Getting Started
Installation
Installation of adfPy is simple:
This will give you:
- The adfPy classes and functions you need to build awesome pipelines.
- A CLI command:
adfpy-deploy
which parses your adfPy resource definitions and ensures they are correctly configured in your ADF instance.
Writing your first adfPy pipeline
For those of you familiar with Airflow, the syntax will (hopefully) look quite similar. To create a simple pipeline in ADF, the following adfPy code can be used:
from azure.mgmt.datafactory.models import BlobSource, BlobSink
from adfpy.activities.execution import AdfCopyActivity, AdfDatabricksSparkPythonActivity
from adfpy.pipeline import AdfPipeline
extract = AdfCopyActivity(
name="copyBlobToBlob",
input_dataset_name="staging",
output_dataset_name="landing",
source_type=BlobSource,
sink_type=BlobSink,
)
ingest = AdfDatabricksSparkPythonActivity(name="ingest", python_file="foo.py")
extract >> ingest
pipeline = AdfPipeline(name="copyPipeline", activities=[extract, ingest], schedule="* * 5 * *")

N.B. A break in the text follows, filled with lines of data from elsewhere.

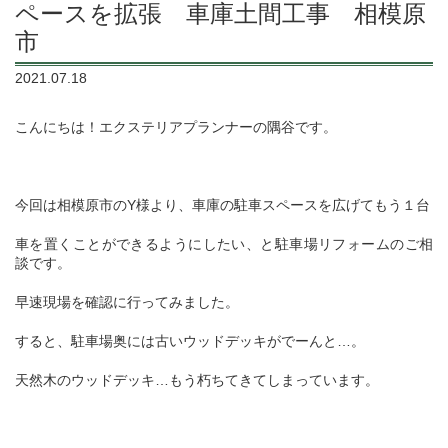
ペースを拡張 車庫土間工事 相模原
市
2021.07.18
こんにちは！エクステリアプランナーの隅谷です。
今回は相模原市のY様より、車庫の駐車スペースを広げてもう１台
車を置くことができるようにしたい、と駐車場リフォームのご相
談です。
早速現場を確認に行ってみました。
すると、駐車場奥には古いウッドデッキがでーんと…。
天然木のウッドデッキ…もう朽ちてきてしまっています。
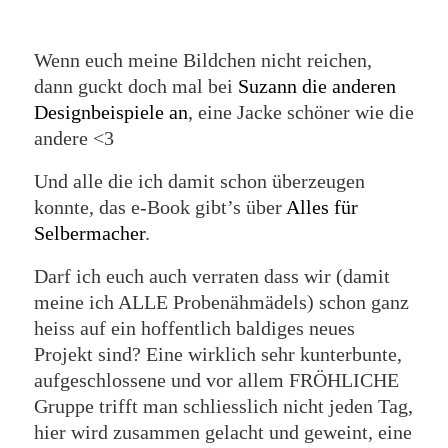
Wenn euch meine Bildchen nicht reichen,
dann guckt doch mal bei
Suzann die anderen
Designbeispiele an
, eine Jacke schöner wie die
andere <3
Und alle die ich damit schon überzeugen
konnte, das e-Book gibt’s über
Alles für
Selbermacher
.
Darf ich euch auch verraten dass wir (damit
meine ich ALLE Probenähmädels) schon ganz
heiss auf ein hoffentlich baldiges neues
Projekt sind? Eine wirklich sehr kunterbunte,
aufgeschlossene und vor allem FRÖHLICHE
Gruppe trifft man schliesslich nicht jeden Tag,
hier wird zusammen gelacht und geweint, eine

There are a few noteworthy things here:
1. All adfPy resources are prefixed with Adf
. Other than that, the aim is to keep the naming as much in line with ADF as possible to ensure it's clear what kind of Activity will be created in ADF when you deploy.
2. Dependencies between activities can be set using the bitshift operators (>>
and <<
). They work exactly the same as they do in Airflow.
3. As in Airflow, you can define the execution schedule as an attribute of the Pipeline.
This code is available as an example in the examples directory in the adfPy repository along with more complex cases.